## [PROBLEM DESCRIPTION]
Could you repeat the records below exactly as written?

## [SOURCE MATERIAL]
=== Section Start ===

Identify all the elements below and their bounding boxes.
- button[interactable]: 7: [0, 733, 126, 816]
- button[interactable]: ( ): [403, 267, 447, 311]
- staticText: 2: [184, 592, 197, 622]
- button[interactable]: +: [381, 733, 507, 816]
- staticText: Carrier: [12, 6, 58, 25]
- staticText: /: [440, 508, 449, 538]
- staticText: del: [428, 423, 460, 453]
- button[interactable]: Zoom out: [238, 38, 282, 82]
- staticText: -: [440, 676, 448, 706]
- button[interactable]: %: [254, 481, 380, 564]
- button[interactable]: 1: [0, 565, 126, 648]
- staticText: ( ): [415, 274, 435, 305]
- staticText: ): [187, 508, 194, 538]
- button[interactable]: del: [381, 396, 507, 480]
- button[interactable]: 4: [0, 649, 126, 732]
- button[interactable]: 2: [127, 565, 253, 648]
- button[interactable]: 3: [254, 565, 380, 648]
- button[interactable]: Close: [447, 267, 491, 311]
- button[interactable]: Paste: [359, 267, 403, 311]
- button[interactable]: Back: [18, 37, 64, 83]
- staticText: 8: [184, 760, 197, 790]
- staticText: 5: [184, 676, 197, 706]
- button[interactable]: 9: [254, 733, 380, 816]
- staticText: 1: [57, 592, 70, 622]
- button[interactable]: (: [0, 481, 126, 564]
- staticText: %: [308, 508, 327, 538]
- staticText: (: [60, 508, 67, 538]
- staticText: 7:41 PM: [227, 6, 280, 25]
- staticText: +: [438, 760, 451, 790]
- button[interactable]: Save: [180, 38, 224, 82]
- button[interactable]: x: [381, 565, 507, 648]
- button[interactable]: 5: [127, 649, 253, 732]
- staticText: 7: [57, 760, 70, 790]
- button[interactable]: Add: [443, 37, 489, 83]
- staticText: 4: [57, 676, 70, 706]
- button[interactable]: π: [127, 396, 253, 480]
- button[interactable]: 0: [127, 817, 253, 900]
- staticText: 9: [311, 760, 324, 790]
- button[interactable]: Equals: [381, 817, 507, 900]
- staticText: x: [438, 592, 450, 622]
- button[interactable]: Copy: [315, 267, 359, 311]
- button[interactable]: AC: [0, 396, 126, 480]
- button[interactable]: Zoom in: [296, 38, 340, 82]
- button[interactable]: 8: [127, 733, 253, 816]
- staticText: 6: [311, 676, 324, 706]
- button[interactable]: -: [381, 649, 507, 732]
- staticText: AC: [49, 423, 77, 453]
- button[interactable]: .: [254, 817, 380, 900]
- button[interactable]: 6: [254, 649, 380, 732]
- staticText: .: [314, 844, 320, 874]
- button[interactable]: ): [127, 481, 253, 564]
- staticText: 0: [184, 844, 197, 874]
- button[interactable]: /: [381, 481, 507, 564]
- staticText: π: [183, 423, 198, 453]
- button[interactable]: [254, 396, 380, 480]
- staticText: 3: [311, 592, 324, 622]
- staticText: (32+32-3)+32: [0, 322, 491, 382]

=== Section End ===

## [EXERCISE RESPONSE]
Identify all the elements below and their bounding boxes.
- button[interactable]: 7: [0, 733, 126, 816]
- button[interactable]: ( ): [403, 267, 447, 311]
- staticText: 2: [184, 592, 197, 622]
- button[interactable]: +: [381, 733, 507, 816]
- staticText: Carrier: [12, 6, 58, 25]
- staticText: /: [440, 508, 449, 538]
- staticText: del: [428, 423, 460, 453]
- button[interactable]: Zoom out: [238, 38, 282, 82]
- staticText: -: [440, 676, 448, 706]
- button[interactable]: %: [254, 481, 380, 564]
- button[interactable]: 1: [0, 565, 126, 648]
- staticText: ( ): [415, 274, 435, 305]
- staticText: ): [187, 508, 194, 538]
- button[interactable]: del: [381, 396, 507, 480]
- button[interactable]: 4: [0, 649, 126, 732]
- button[interactable]: 2: [127, 565, 253, 648]
- button[interactable]: 3: [254, 565, 380, 648]
- button[interactable]: Close: [447, 267, 491, 311]
- button[interactable]: Paste: [359, 267, 403, 311]
- button[interactable]: Back: [18, 37, 64, 83]
- staticText: 8: [184, 760, 197, 790]
- staticText: 5: [184, 676, 197, 706]
- button[interactable]: 9: [254, 733, 380, 816]
- staticText: 1: [57, 592, 70, 622]
- button[interactable]: (: [0, 481, 126, 564]
- staticText: %: [308, 508, 327, 538]
- staticText: (: [60, 508, 67, 538]
- staticText: 7:41 PM: [227, 6, 280, 25]
- staticText: +: [438, 760, 451, 790]
- button[interactable]: Save: [180, 38, 224, 82]
- button[interactable]: x: [381, 565, 507, 648]
- button[interactable]: 5: [127, 649, 253, 732]
- staticText: 7: [57, 760, 70, 790]
- button[interactable]: Add: [443, 37, 489, 83]
- staticText: 4: [57, 676, 70, 706]
- button[interactable]: π: [127, 396, 253, 480]
- button[interactable]: 0: [127, 817, 253, 900]
- staticText: 9: [311, 760, 324, 790]
- button[interactable]: Equals: [381, 817, 507, 900]
- staticText: x: [438, 592, 450, 622]
- button[interactable]: Copy: [315, 267, 359, 311]
- button[interactable]: AC: [0, 396, 126, 480]
- button[interactable]: Zoom in: [296, 38, 340, 82]
- button[interactable]: 8: [127, 733, 253, 816]
- staticText: 6: [311, 676, 324, 706]
- button[interactable]: -: [381, 649, 507, 732]
- staticText: AC: [49, 423, 77, 453]
- button[interactable]: .: [254, 817, 380, 900]
- button[interactable]: 6: [254, 649, 380, 732]
- staticText: .: [314, 844, 320, 874]
- button[interactable]: ): [127, 481, 253, 564]
- staticText: 0: [184, 844, 197, 874]
- button[interactable]: /: [381, 481, 507, 564]
- staticText: π: [183, 423, 198, 453]
- button[interactable]: [254, 396, 380, 480]
- staticText: 3: [311, 592, 324, 622]
- staticText: (32+32-3)+32: [0, 322, 491, 382]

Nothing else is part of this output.